**WHAT NEEDS TO BE DONE:** Where a line of the listing below includes the word "المستوى", reproduce that line.

----- DATA SUPPLIED

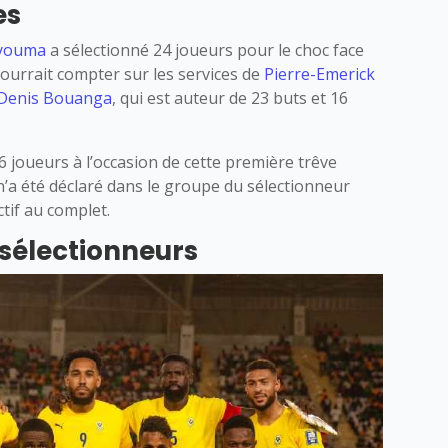
es
uyouma
a sélectionné 24 joueurs pour le choc face
urrait compter sur les services de
Pierre-Emerick
Denis Bouanga
, qui est auteur de 23 buts et 16
6 joueurs à l’occasion de cette première trêve
 n’a été déclaré dans le groupe du sélectionneur
tif au complet.
sélectionneurs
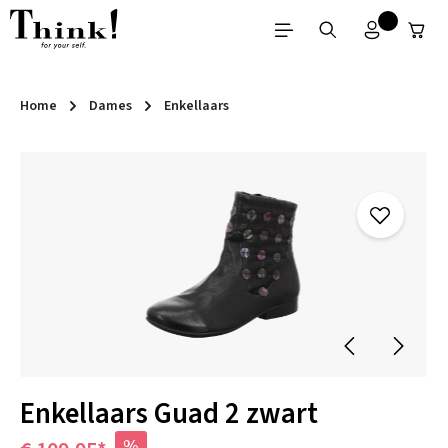
Ga naar de hoofdinhoud
Home
Dames
Enkellaars
Afbeeldingengalerij overslaan
Enkellaars Guad 2 zwart
%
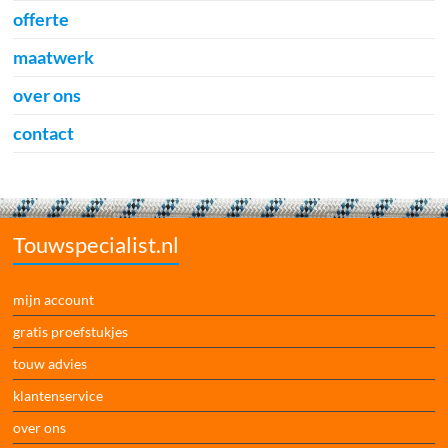
offerte
maatwerk
over ons
contact
Touwspecialist.nl
mijn account
gratis proefstukjes
touw advies
klantenservice
over ons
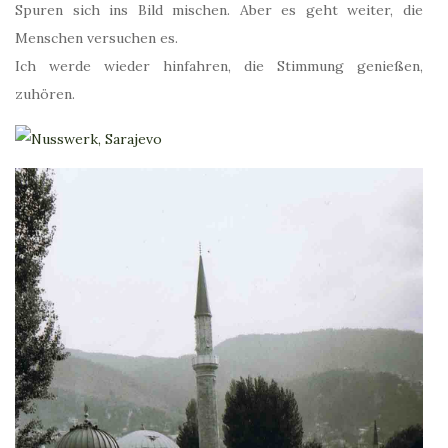
Spuren sich ins Bild mischen. Aber es geht weiter, die
Menschen versuchen es.
Ich werde wieder hinfahren, die Stimmung genießen,
zuhören.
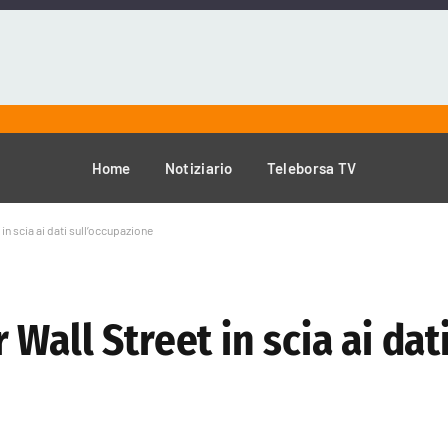
Home
Notiziario
Teleborsa TV
n scia ai dati sull’occupazione
Wall Street in scia ai dat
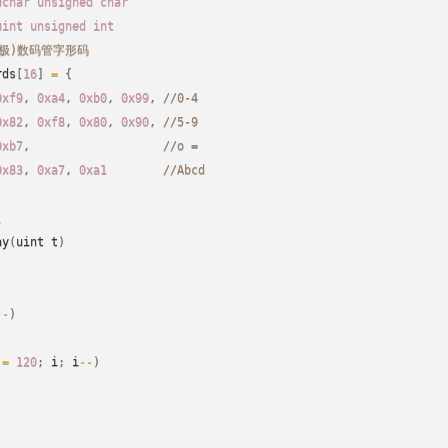
uchar unsigned char
uint unsigned int
阳极)数码管字形码
rds
[
16
]
=
{
0xf9
,
0xa4
,
0xb0
,
0x99
,
//0-4
0x82
,
0xf8
,
0x80
,
0x90
,
//5-9
0xb7
,
//o =
0x83
,
0xa7
,
0xa1
//Abcd
数
ay
(
uint t
)
--
)
 
=
120
;
 i
;
 i
--
)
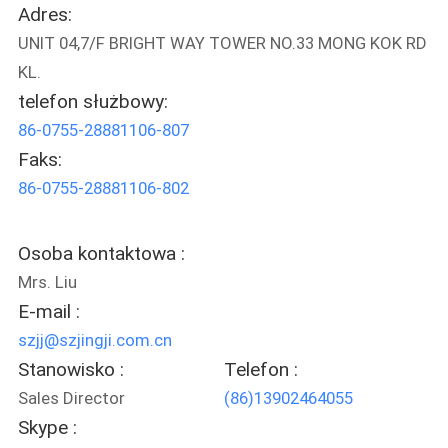
Adres:
UNIT 04,7/F BRIGHT WAY TOWER NO.33 MONG KOK RD
KL.
telefon służbowy:
86-0755-28881106-807
Faks:
86-0755-28881106-802
Osoba kontaktowa :
Mrs. Liu
E-mail :
szjj@szjingji.com.cn
Stanowisko :
Telefon :
Sales Director
(86)13902464055
Skype :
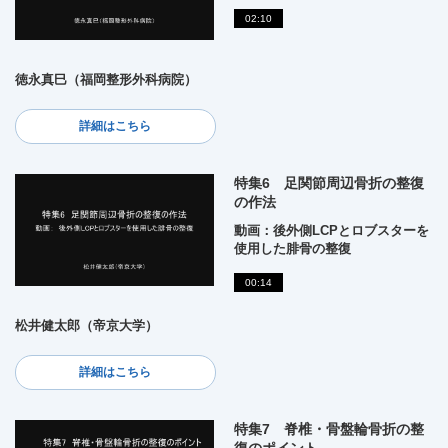
02:10
徳永真巳（福岡整形外科病院）
詳細はこちら
特集6 足関節周辺骨折の整復
の作法
動画：後外側LCPとロブスターを
使用した腓骨の整復
00:14
松井健太郎（帝京大学）
詳細はこちら
特集7 脊椎・骨盤輪骨折の整
復のポイント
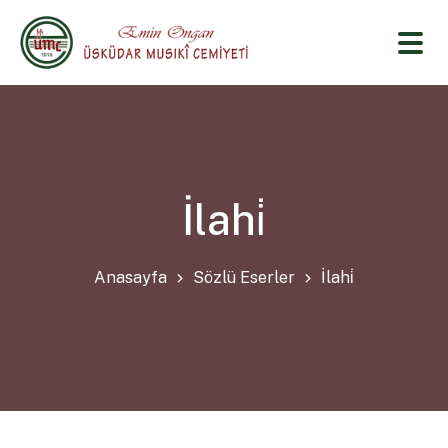
İlahi̇
Anasayfa
Sözlü Eserler
İlahi̇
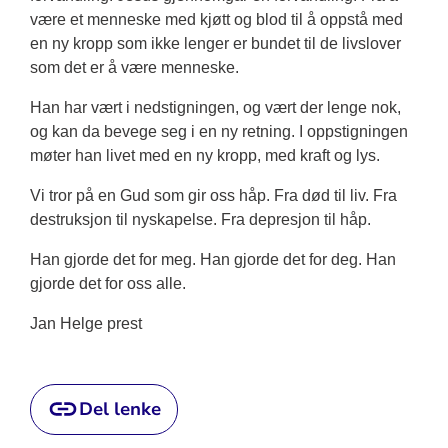
være et menneske med kjøtt og blod til å oppstå med
en ny kropp som ikke lenger er bundet til de livslover
som det er å være menneske.
Han har vært i nedstigningen, og vært der lenge nok,
og kan da bevege seg i en ny retning. I oppstigningen
møter han livet med en ny kropp, med kraft og lys.
Vi tror på en Gud som gir oss håp. Fra død til liv. Fra
destruksjon til nyskapelse. Fra depresjon til håp.
Han gjorde det for meg. Han gjorde det for deg. Han
gjorde det for oss alle.
Jan Helge prest
Del lenke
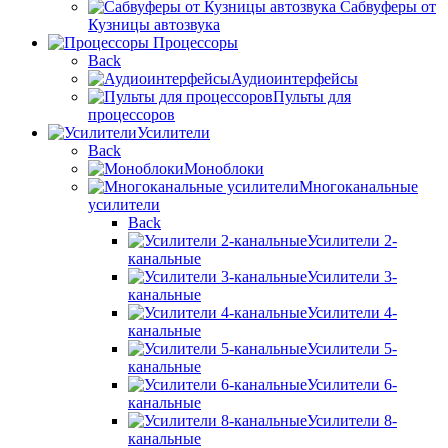
Сабвуферы от
Кузницы автозвука
Процессоры
Back
Аудиоинтерфейсы
Пульты для
процессоров
Усилители
Back
Моноблоки
Многоканальные
усилители
Back
Усилители 2-
канальные
Усилители 3-
канальные
Усилители 4-
канальные
Усилители 5-
канальные
Усилители 6-
канальные
Усилители 8-
канальные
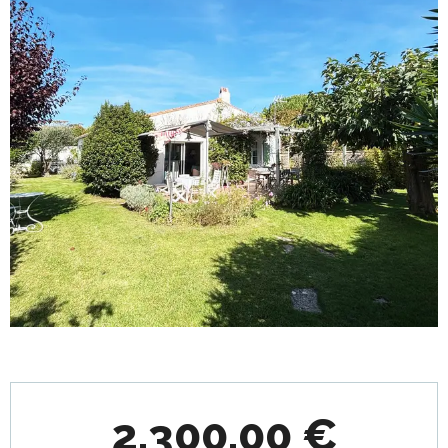
Öffnungszeiten & Kontaktdaten
2.300,00 €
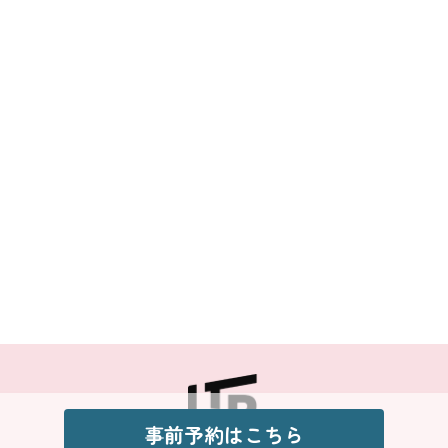
事前予約はこちら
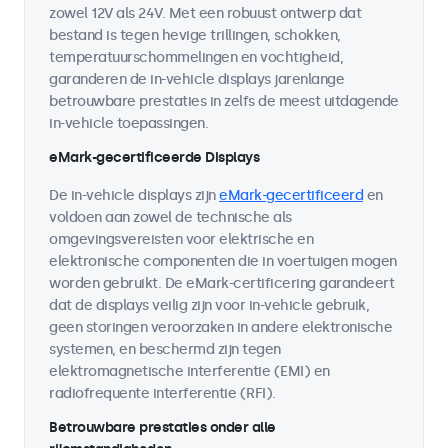
zowel 12V als 24V. Met een robuust ontwerp dat
bestand is tegen hevige trillingen, schokken,
temperatuurschommelingen en vochtigheid,
garanderen de in-vehicle displays jarenlange
betrouwbare prestaties in zelfs de meest uitdagende
in-vehicle toepassingen.
eMark-gecertificeerde Displays
De in-vehicle displays zijn
eMark-gecertificeerd
en
voldoen aan zowel de technische als
omgevingsvereisten voor elektrische en
elektronische componenten die in voertuigen mogen
worden gebruikt. De eMark-certificering garandeert
dat de displays veilig zijn voor in-vehicle gebruik,
geen storingen veroorzaken in andere elektronische
systemen, en beschermd zijn tegen
elektromagnetische interferentie (EMI) en
radiofrequente interferentie (RFI).
Betrouwbare prestaties onder alle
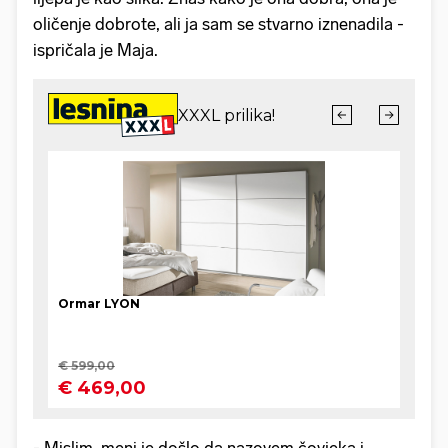
oličenje dobrote, ali ja sam se stvarno iznenadila -
ispričala je Maja.
- Mislim, meni je došlo da nazovem čovjeka i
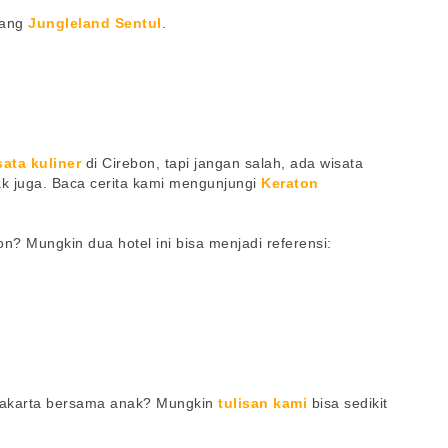
tang
Jungleland Sentul
.
sata kuliner
di Cirebon, tapi jangan salah, ada wisata
k juga. Baca cerita kami mengunjungi
Keraton
? Mungkin dua hotel ini bisa menjadi referensi:
Jakarta bersama anak? Mungkin
tulisan kami
bisa sedikit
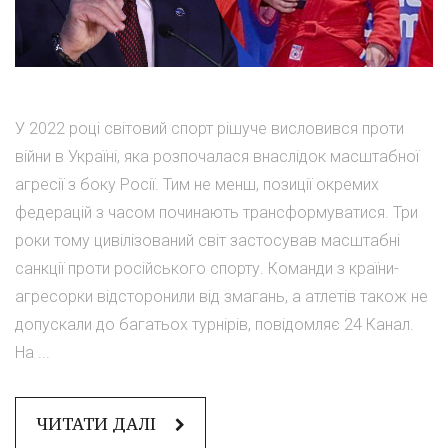
У 2022 році світовий спорт рішуче висловився проти
війни в Україні, яка розпочалася внаслідок масштабної
агресії з боку Росії. Тим не менш, позиції окремих
федерацій з часом починають трансформуватися. Три
роки тому цивілізований світ застосував масштабні
санкції проти російського спорту. Команди з країни-
агресорки відсторонили від змагань, а атлетів також не
допускали до багатьох турнірів, повідомляє 24 Канал.
На ...
ЧИТАТИ ДАЛІ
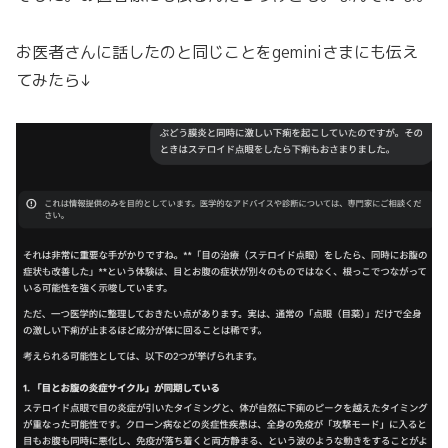
お医者さんに話したのと同じことをgeminiさまにも伝え
てみたら↓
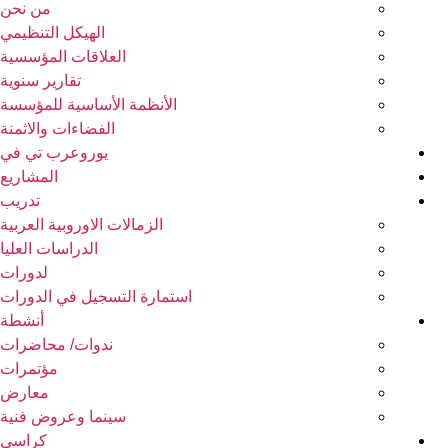
من نحن
الهيكل التنظيمي
العلاقات المؤسسية
تقارير سنوية
الأنظمة الأساسية للمؤسسة
الفضاءات والاثمنة
يوروعرب تي في
المشاريع
تدريب
الزمالات الاوروبية العربية
الدراسات العليا
لدورات
استمارة التسجيل في الدورات
أنشطة
ندوات/ محاضرات
مؤتمرات
معارض
سينما وعروض فنية
كراسي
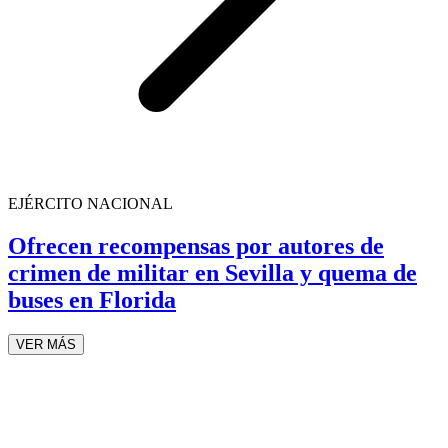
EJÉRCITO NACIONAL
Ofrecen recompensas por autores de
crimen de militar en Sevilla y quema de
buses en Florida
VER MÁS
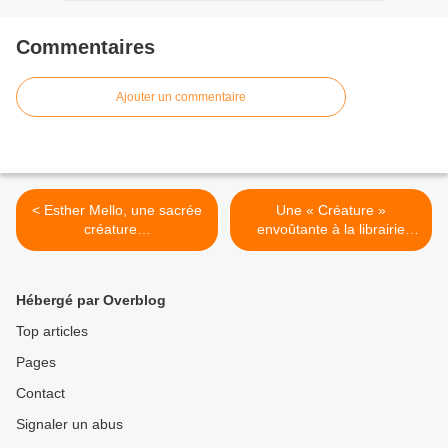
Commentaires
Ajouter un commentaire
< Esther Mello, une sacrée
Une « Créature »
créature…
envoûtante à la librairie
Elan Sud >
Hébergé par Overblog
Top articles
Pages
Contact
Signaler un abus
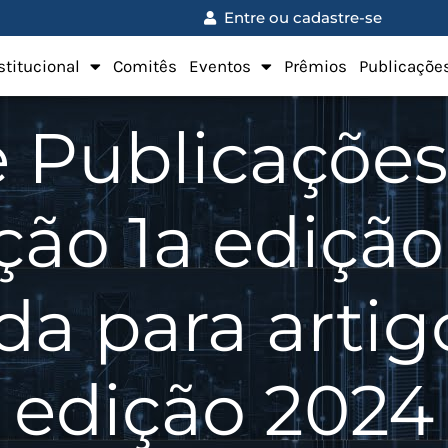
Entre ou cadastre-se
stitucional
Comitês
Eventos
Prêmios
Publicaçõe
 Publicaçõe
ção 1a ediçã
 para artig
edição 2024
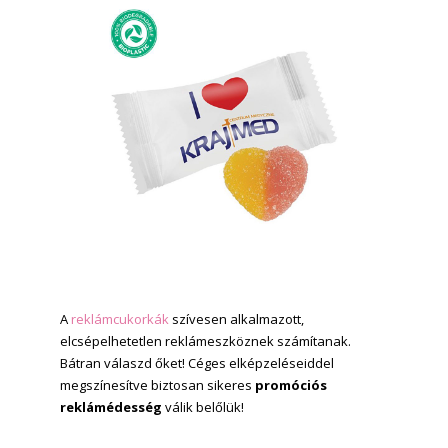
A
reklámcukorkák
szívesen alkalmazott,
elcsépelhetetlen reklámeszköznek számítanak.
Bátran válaszd őket! Céges elképzeléseiddel
megszínesítve biztosan sikeres
promóciós
reklámédesség
válik belőlük!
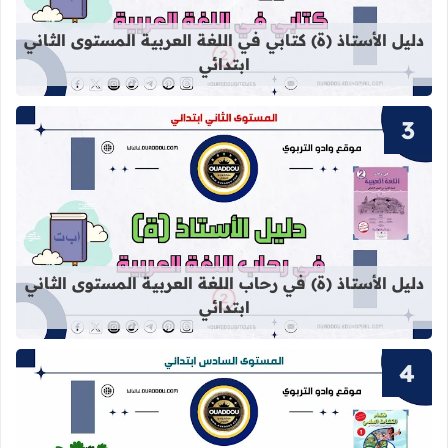
دليل الأستاذ (ة) كتابي في اللغة العربية المستوى الثاني
ابتدائي
قراءة المزيد عن دليل الأستاذ (ة) في ر
دليل الأستاذ (ة) في رحاب اللغة العربية المستوى الثاني
ابتدائي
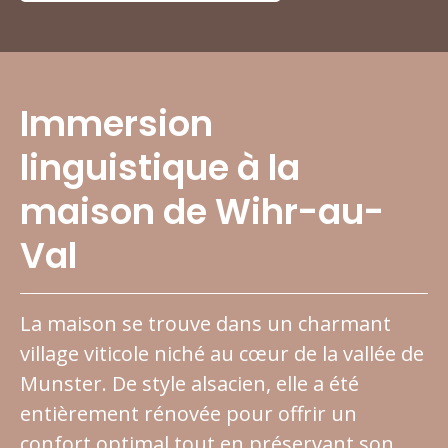
Immersion
linguistique à la
maison de Wihr-au-
Val
La maison se trouve dans un charmant
village viticole niché au cœur de la vallée de
Munster. De style alsacien, elle a été
entièrement rénovée pour offrir un
confort optimal tout en préservant son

----------

**ANSWER AREA:**
دليل الأستاذ (ة) كتابي في اللغة العربية المستوى الثاني
دليل الأستاذ (ة) في رحاب اللغة العربية المستوى الثاني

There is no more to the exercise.